# Forgot to put bentonite in my white wine kit



## papaross (Oct 28, 2013)

It's day 14 and forgot to put bentonite in my wine. Should I do it now? Or just forget it.


----------



## jamesngalveston (Oct 28, 2013)

I add bentonite afte 3 days, if yours is done fermenting i would not add it.
It is a clearing agent of sorts but a slow painfull one.


----------



## papaross (Oct 28, 2013)

Tks. I'll just carry on. I thought that.


----------



## LoneStarLori (Oct 28, 2013)

When you're ready to stabilize, get some SuperKleer. That works like a dream. It will be clear much faster than Bentonite could have done.


----------



## papaross (Oct 28, 2013)

Ok....will do...thank you


----------



## tingo (Oct 28, 2013)

I add bentonite sometimes 6 months after fermentation. I keep my whites in carboys for a year or more tho. I understand the argument but I just dont see why ppl add it before or near fermentation. I know it helps stir it but it also strips out food for yeast. I can stir it on my own.
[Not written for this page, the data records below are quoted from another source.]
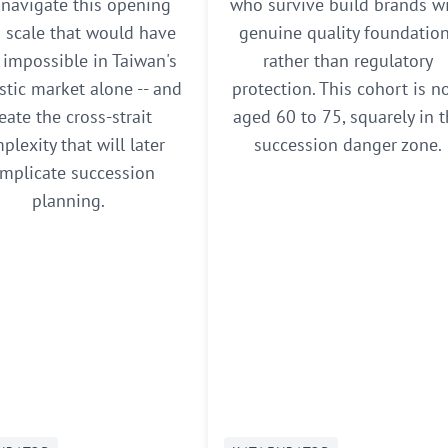
 navigate this opening
who survive build brands w
d scale that would have
genuine quality foundatio
impossible in Taiwan's
rather than regulatory
tic market alone -- and
protection. This cohort is 
eate the cross-strait
aged 60 to 75, squarely in 
plexity that will later
succession danger zone.
mplicate succession
planning.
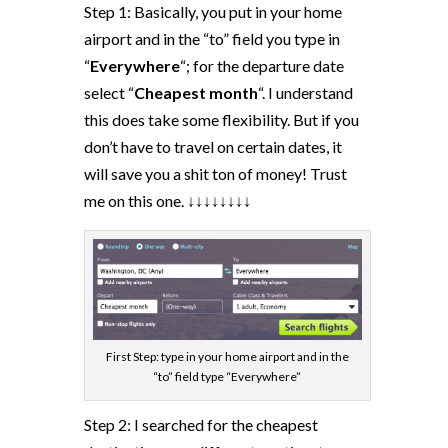
Step 1: Basically, you put in your home
airport and in the “to” field you type in
“
Everywhere
“; for the departure date
select “
Cheapest month
“. I understand
this does take some flexibility. But if you
don’t have to travel on certain dates, it
will save you a shit ton of money! Trust
me on this one. ↓↓↓↓↓↓↓↓
First Step: type in your home airport and in the
“to” field type “Everywhere”
Step 2: I searched for the cheapest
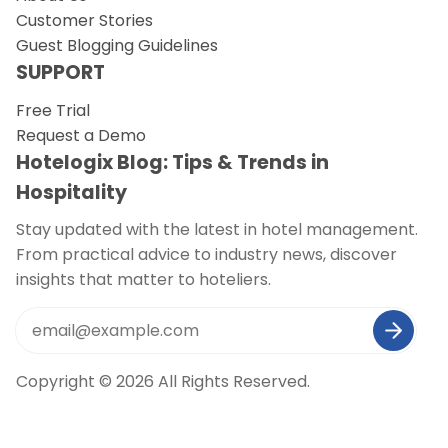
Customer Stories
Guest Blogging Guidelines
SUPPORT
Free Trial
Request a Demo
Hotelogix Blog: Tips & Trends in
Hospitality
Stay updated with the latest in hotel management.
From practical advice to industry news, discover
insights that matter to hoteliers.
Copyright © 2026 All Rights Reserved.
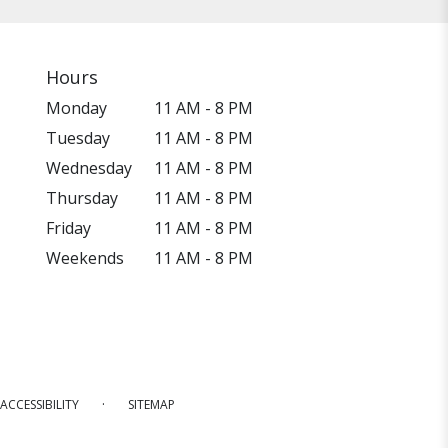
Hours
Monday
11 AM - 8 PM
Tuesday
11 AM - 8 PM
Wednesday
11 AM - 8 PM
Thursday
11 AM - 8 PM
Friday
11 AM - 8 PM
Weekends
11 AM - 8 PM
·
ACCESSIBILITY
SITEMAP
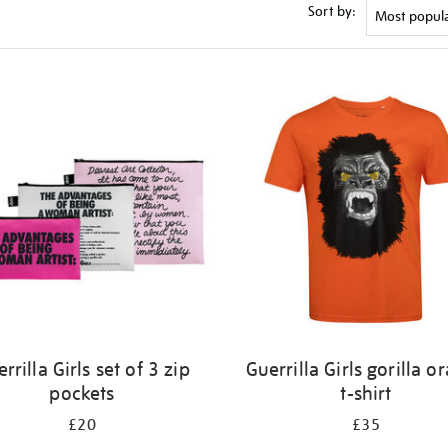
Sort by:
rrilla Girls set of 3 zip
Guerrilla Girls gorilla o
pockets
t-shirt
£20
£35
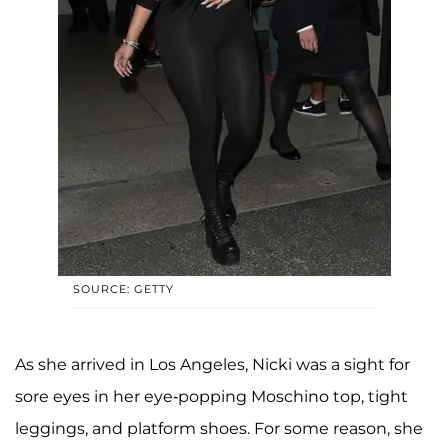
SOURCE: GETTY
As she arrived in Los Angeles, Nicki was a sight for
sore eyes in her eye-popping Moschino top, tight
leggings, and platform shoes. For some reason, she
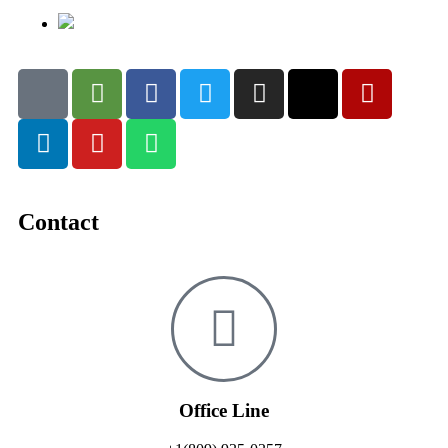
Contact
Office Line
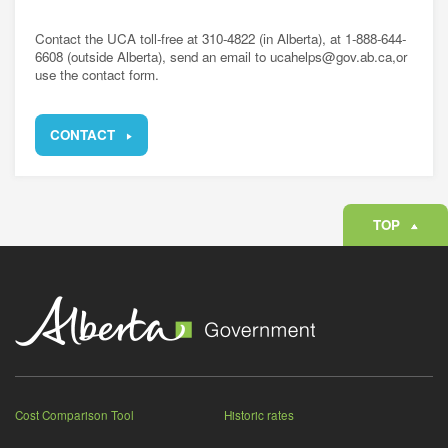
Contact the UCA toll-free at 310-4822 (in Alberta), at 1-888-644-
6608 (outside Alberta), send an email to ucahelps@gov.ab.ca,or
use the contact form.
CONTACT
TOP
Cost Comparison Tool
Historic rates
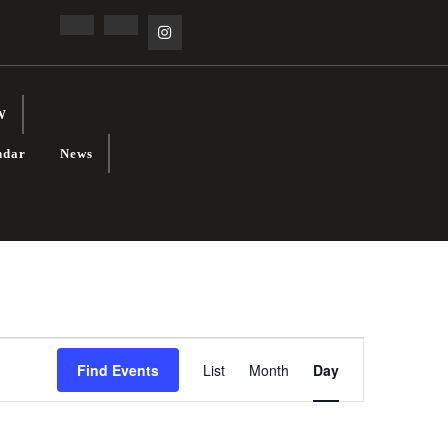
Facebook
Linkedin
Instagram
W
ndar
News
E
Find Events
List
Month
Day
V
E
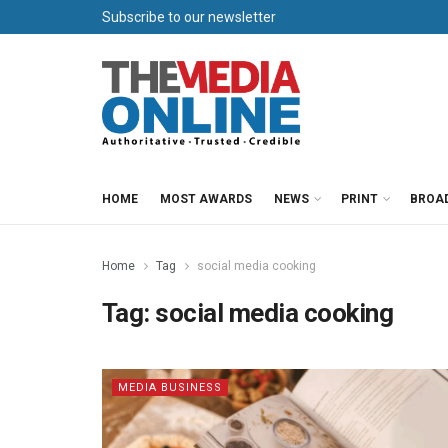
Subscribe to our newsletter
HOME
MOST AWARDS
NEWS
PRINT
BROA
Home
Tag
social media cooking
Tag:
social media cooking
MEDIA BUSINESS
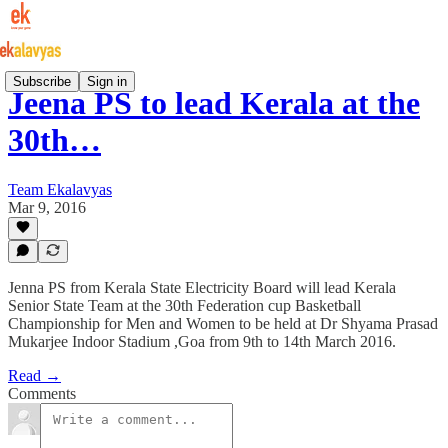
Subscribe
Sign in
Jeena PS to lead Kerala at the
30th…
Team Ekalavyas
Mar 9, 2016
Jenna PS from Kerala State Electricity Board will lead Kerala
Senior State Team at the 30th Federation cup Basketball
Championship for Men and Women to be held at Dr Shyama Prasad
Mukarjee Indoor Stadium ,Goa from 9th to 14th March 2016.
Read →
Comments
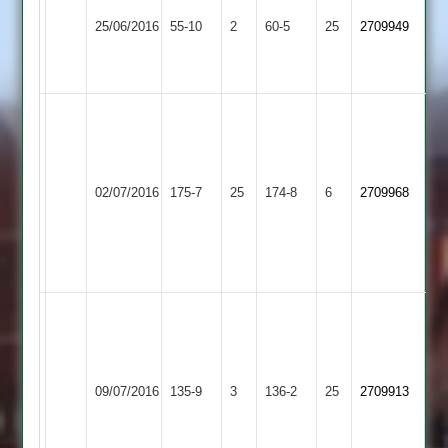
Asian
of
25/06/2016
Sports
55-10
2
Leicester
60-5
25
2709949
3
Staff
2
J.
Clayton
University
52
of
Wigston
no,
02/07/2016
Leicester
175-7
25
Town
174-8
6
2709968
D.
Staff
2
Samson
2
51
no
G
Fox
I
University
52;
Fernando
of
Bitteswell
T
41no,
09/07/2016
135-9
3
Leicester
136-2
25
2709913
2
Booth
V
Staff
3
Waidyaratne
2
for
47no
Plus wine takes a while to settle out solids. Why rush it? Just my opinion.


----------



## vernsgal (Oct 28, 2013)

I've added bentonite into my secondary and my wine cleared beautifully. I only use clearing agents,sparkalloid,etc,if it's a inexpensive wine that I won't be aging properly. If you're going to bulk age 6 mos to a year I would add bentonite now and not worry


----------



## papaross (Oct 28, 2013)

Thank you everyone for your reply. I'm going to let it go and if needed I'm going to use superkleer.


----------